A week in gold: Rally fades as data reassures

October 25, 2014

London (Oct 25)  Gold ended the week lower as concerns over the health of the global economy eased a little after better than expected European data.

The metal has rallied strongly as the prospect of early US interest rises has receded, but a number of brokers still see the trend as downwards.

JP Morgan this week reduced its price targets for the metal for this year and further out due to this year’s trend of weak investor demand and less than expected consumer buying.

“Lower inflation prints, reduced inflation expectations, higher US interest rates and most importantly a stronger US dollar are key reasons we believe gold will trade lower in 2015 compared to our previous estimates,” the broker said.

By 2016, the broker also only sees the gold price at $1,200/oz, with US$1,275 (from US$1,296) the target for this year and US$1,220 (from US$1,275) for 2015.

While the broker acknowledged that recent lower inflation numbers had pushed back the timing of the expectation of the timing of the first US rate hike until June next year, the pressure on the metal will remain.

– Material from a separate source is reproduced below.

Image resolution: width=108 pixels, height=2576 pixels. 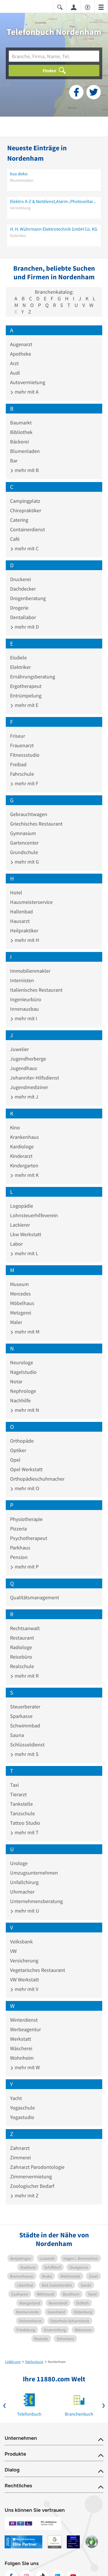 What do you see at coordinates (37, 1478) in the screenshot?
I see `Orthopädieschuhmacher` at bounding box center [37, 1478].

Current data out of Europe may be weak, but JPM economists expect the eurozone to pick up as the ECB moves towards more active management and lower oil prices feed through the economy.

India's Diwali, the festival of lights, was seen as responsible for an uplift in physical gold demand during the country's most significant gold-buying period.

Kieron Hodgson at Charles Stanley said that at least 20% of country's annual sales will be completed during this five-day period, or around 18 tonnes of the yellow metal.

This interest has manifested itself into a more positive outlook by traders, albeit as the global economic outlook has weakened, Hodgson.

One area where physical demand has remained constant has been Russia, with the central bank buyin another 37 tonnes of gold in September.

The Russians has now been net buyers for seven months running and its gold reserves are now up to 1,150 tonnes.

Adding to the country’s gold reserves has been a feature of Vladimir Putin’s stints as Russian president.

It is now officially the world’s fifth largest holder of gold, but could be one place lower as China’s reserves are thought to be understated. Russia is also the number three gold producer.

In early trading on Wall Street, spot gold was trading at about US$1,231, down about US$10 on the week.